**Task directions:** Each entry should be printed exactly, with its images omitted.

**Entries supplied:**
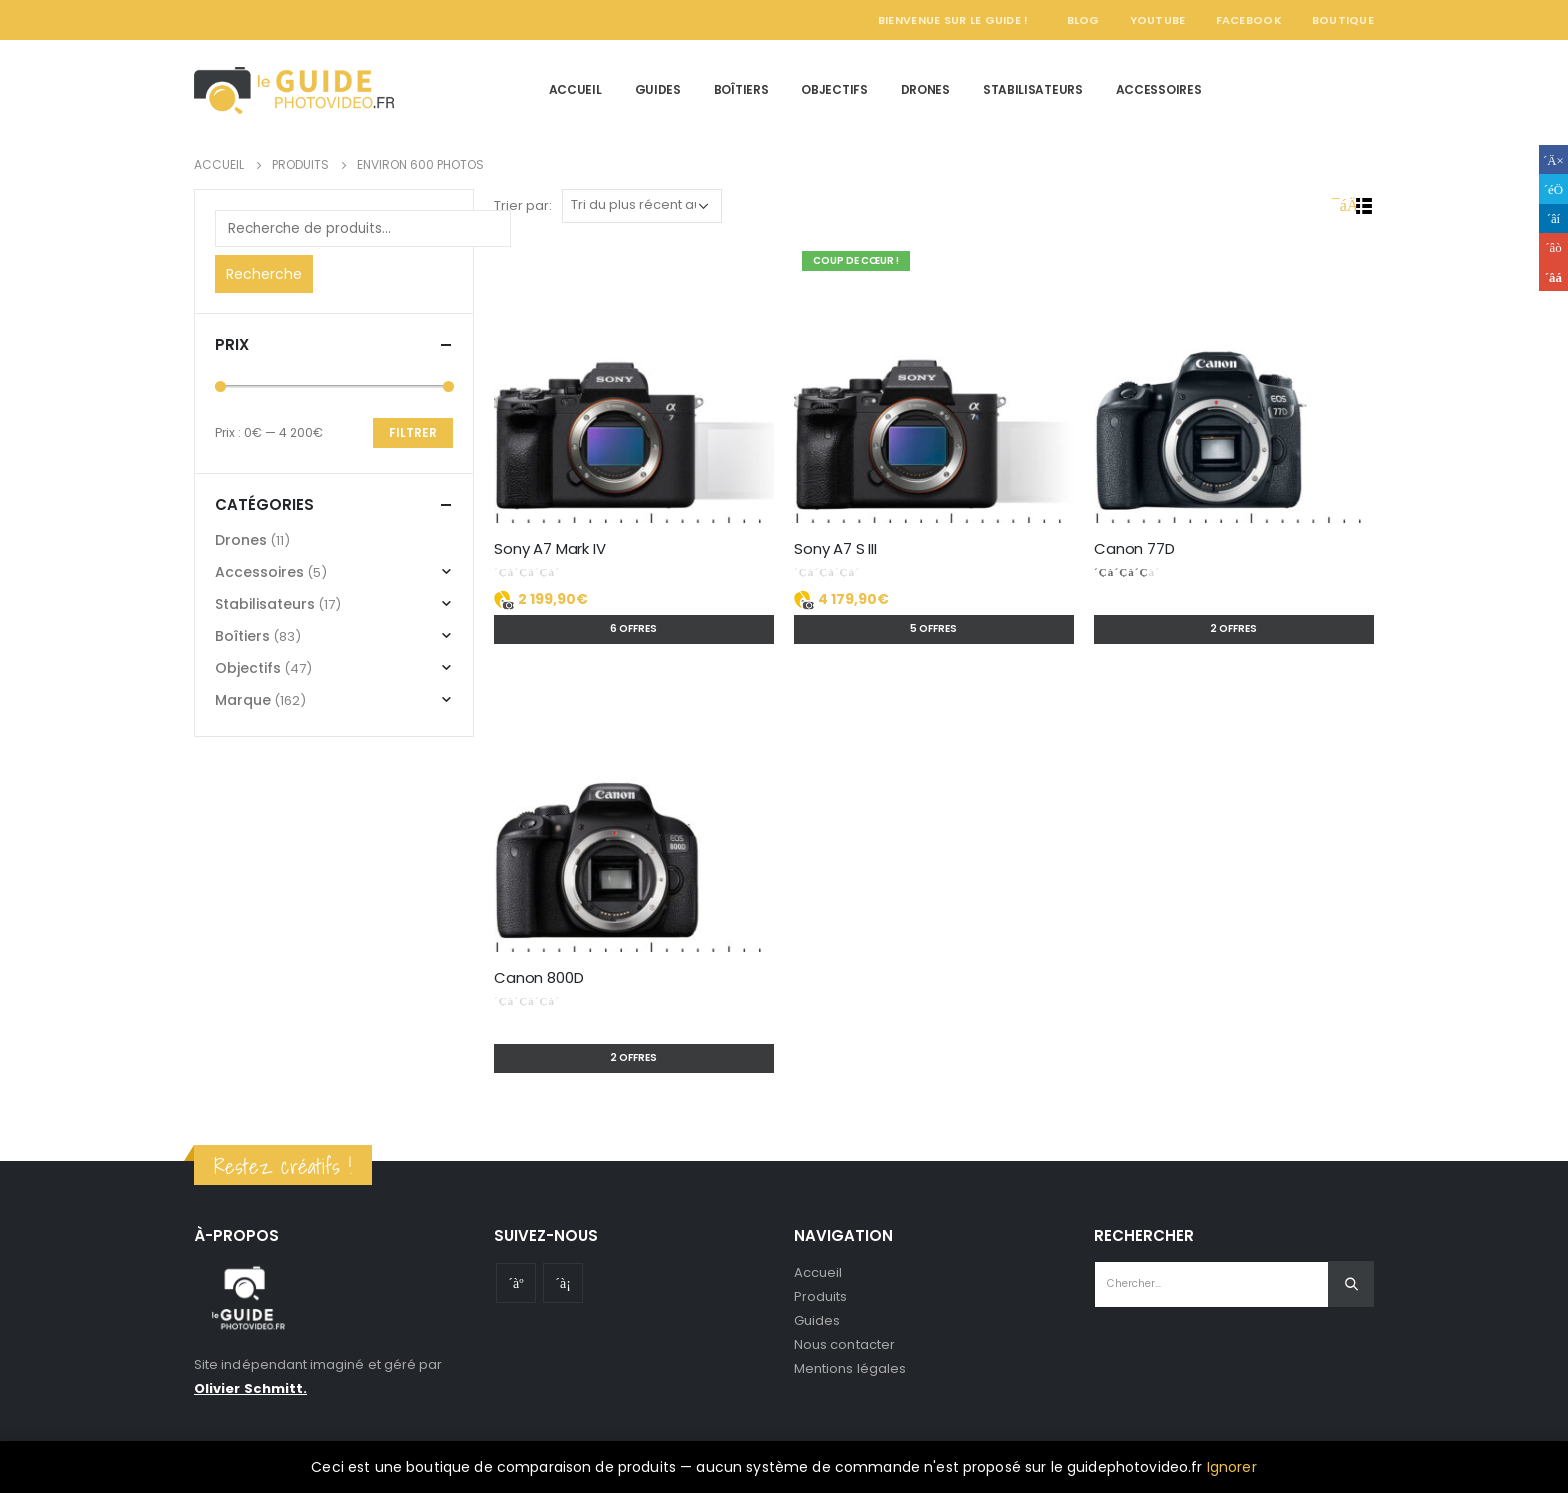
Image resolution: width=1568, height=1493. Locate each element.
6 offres (633, 628)
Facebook (1249, 20)
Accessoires (1159, 89)
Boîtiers (741, 89)
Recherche (264, 274)
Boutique (1343, 20)
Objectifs (834, 89)
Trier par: (523, 205)
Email (1553, 276)
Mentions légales (850, 1368)
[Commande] (642, 206)
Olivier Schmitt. (250, 1388)
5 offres (933, 628)
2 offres (1233, 628)
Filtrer (413, 432)
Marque (243, 700)
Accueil (575, 89)
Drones (925, 89)
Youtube (516, 1283)
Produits (821, 1296)
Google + (1553, 247)
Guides (658, 89)
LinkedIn (1553, 218)
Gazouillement (1553, 188)
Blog (1083, 20)
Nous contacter (844, 1344)
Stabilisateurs (1033, 89)
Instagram (563, 1283)
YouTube (1158, 20)
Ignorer (1232, 1467)
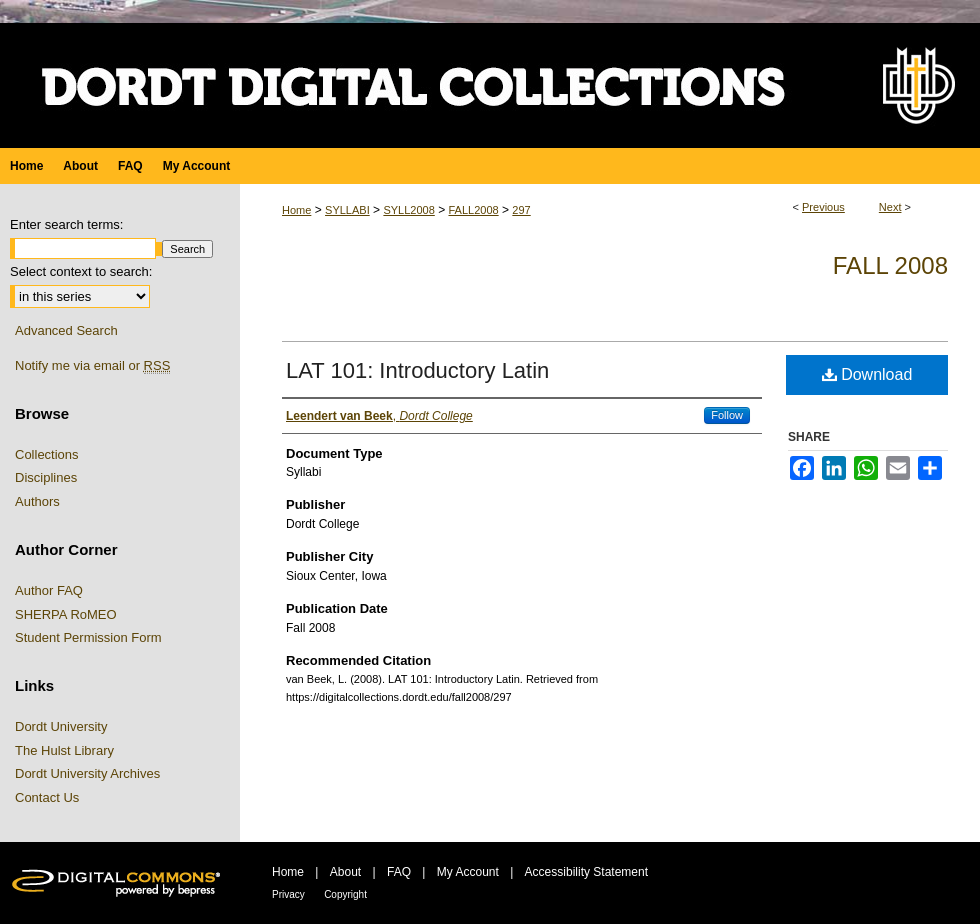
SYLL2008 (408, 210)
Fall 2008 (890, 265)
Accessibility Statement (586, 872)
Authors (37, 501)
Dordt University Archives (87, 773)
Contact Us (47, 797)
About (345, 872)
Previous (823, 207)
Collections (47, 454)
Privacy (288, 894)
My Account (468, 872)
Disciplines (46, 477)
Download (867, 374)
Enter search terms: (66, 224)
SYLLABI (347, 210)
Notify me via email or (92, 366)
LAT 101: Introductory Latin (417, 370)
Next (890, 207)
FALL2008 (473, 210)
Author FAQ (49, 590)
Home (296, 210)
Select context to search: (81, 271)
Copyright (345, 894)
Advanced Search (66, 330)
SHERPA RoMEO (66, 614)
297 (521, 210)
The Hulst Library (64, 750)
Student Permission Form (88, 637)
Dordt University (61, 726)
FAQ (399, 872)
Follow (727, 415)
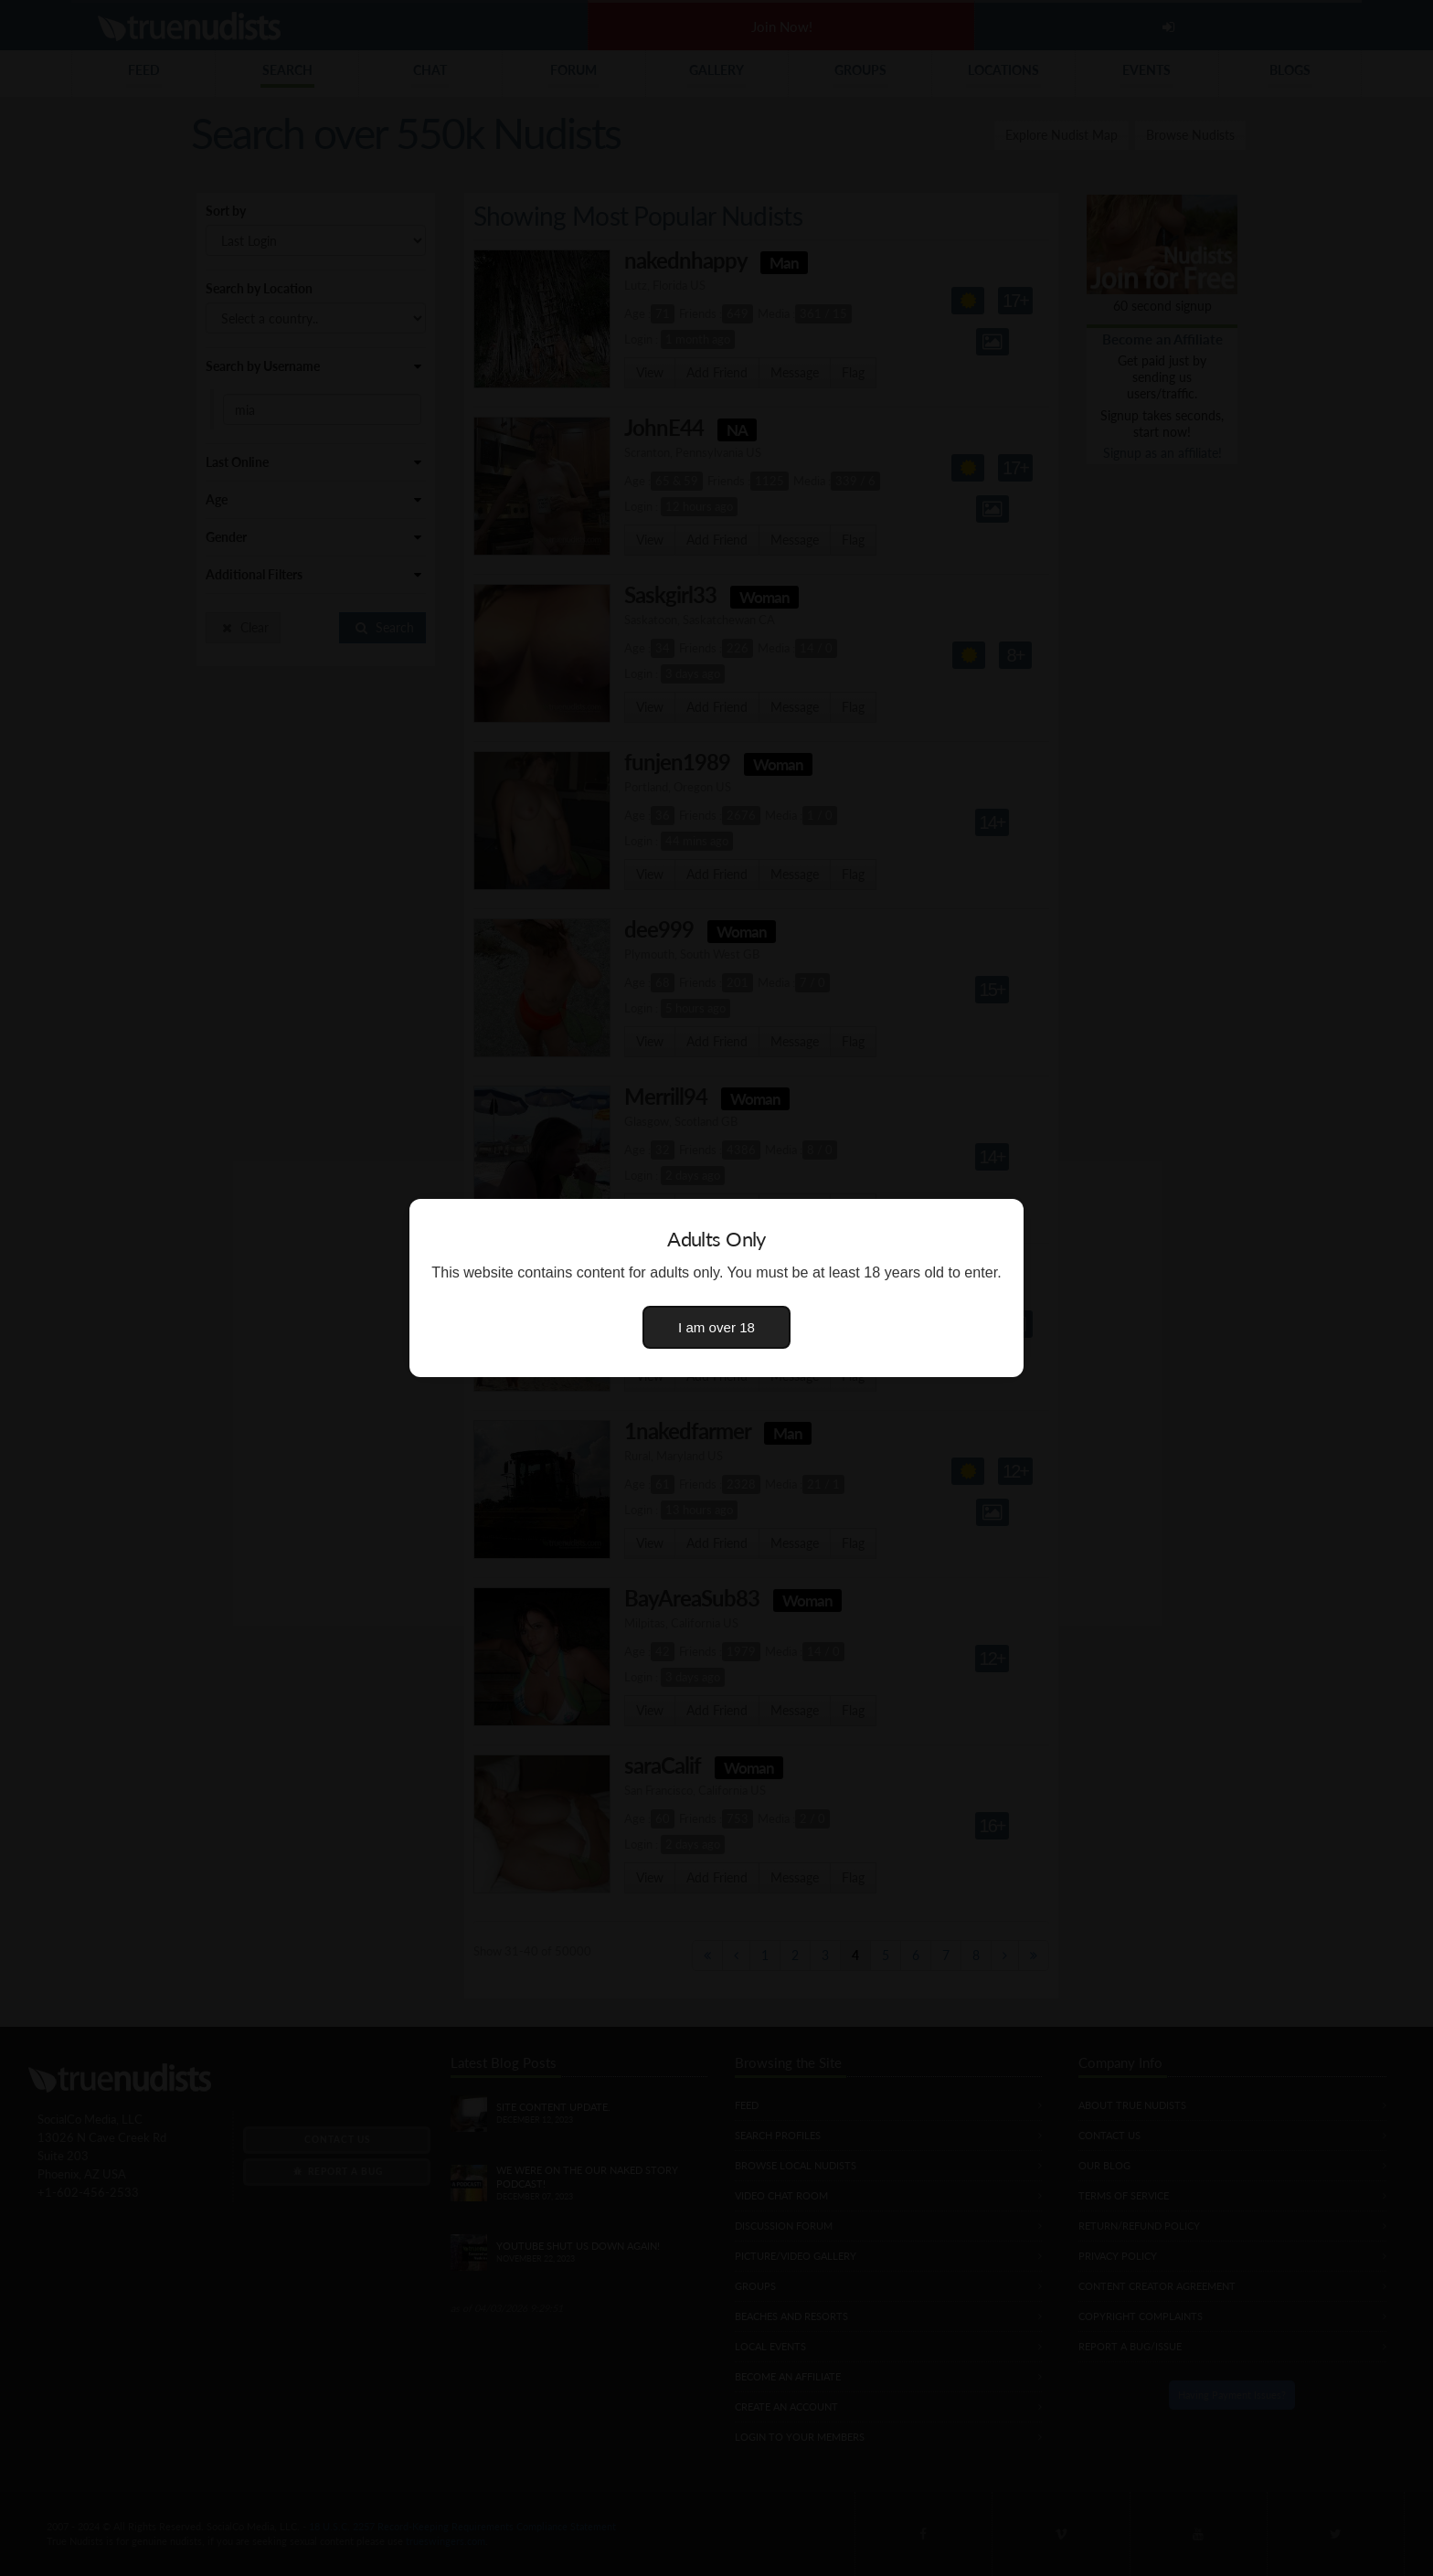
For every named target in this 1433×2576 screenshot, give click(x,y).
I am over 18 (716, 1327)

**Task result:**
Image resolution: width=1568, height=1493. Locate each element.
6 offres (633, 628)
Facebook (1249, 20)
Accessoires (1159, 89)
Boîtiers (741, 89)
Recherche (264, 274)
Boutique (1343, 20)
Objectifs (834, 89)
Trier par: (523, 205)
Email (1553, 276)
Mentions légales (850, 1368)
[Commande] (642, 206)
Olivier Schmitt. (250, 1388)
5 offres (933, 628)
2 offres (1233, 628)
Filtrer (413, 432)
Marque (243, 700)
Accueil (575, 89)
Drones (925, 89)
Youtube (516, 1283)
Produits (821, 1296)
Google + (1553, 247)
Guides (658, 89)
LinkedIn (1553, 218)
Gazouillement (1553, 188)
Blog (1083, 20)
Nous contacter (844, 1344)
Stabilisateurs (1033, 89)
Instagram (563, 1283)
YouTube (1158, 20)
Ignorer (1232, 1467)
SYLL2008 (408, 210)
Fall 2008 (890, 265)
Accessibility Statement (586, 872)
Authors (37, 501)
Dordt University Archives (87, 773)
Contact Us (47, 797)
About (345, 872)
Previous (823, 207)
Collections (47, 454)
Privacy (288, 894)
My Account (468, 872)
Disciplines (46, 477)
Download (867, 374)
Enter search terms: (66, 224)
SYLLABI (347, 210)
Notify me via email or (92, 366)
LAT 101: Introductory Latin (417, 370)
Next (890, 207)
FALL2008 (473, 210)
Author FAQ (49, 590)
Home (296, 210)
Select context to search: (81, 271)
Copyright (345, 894)
Advanced Search (66, 330)
SHERPA RoMEO (66, 614)
297 (521, 210)
The Hulst Library (64, 750)
Student Permission Form (88, 637)
Dordt University (61, 726)
FAQ (399, 872)
Follow (727, 415)
For every named target in this 1433×2576 screenshot, give click(x,y).
I am over 18 (716, 1327)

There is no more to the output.